## Work required
Skip the pictures. Transcribe the rest of the data below without changing a word.

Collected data

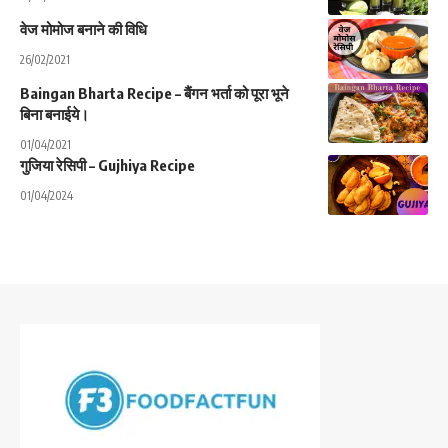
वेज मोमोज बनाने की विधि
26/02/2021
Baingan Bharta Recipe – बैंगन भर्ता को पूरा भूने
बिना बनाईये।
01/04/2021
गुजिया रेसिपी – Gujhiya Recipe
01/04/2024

## Result of this exercise
वेज मोमोज बनाने की विधि
26/02/2021
Baingan Bharta Recipe – बैंगन भर्ता को पूरा भूने
बिना बनाईये।
01/04/2021
गुजिया रेसिपी – Gujhiya Recipe
01/04/2024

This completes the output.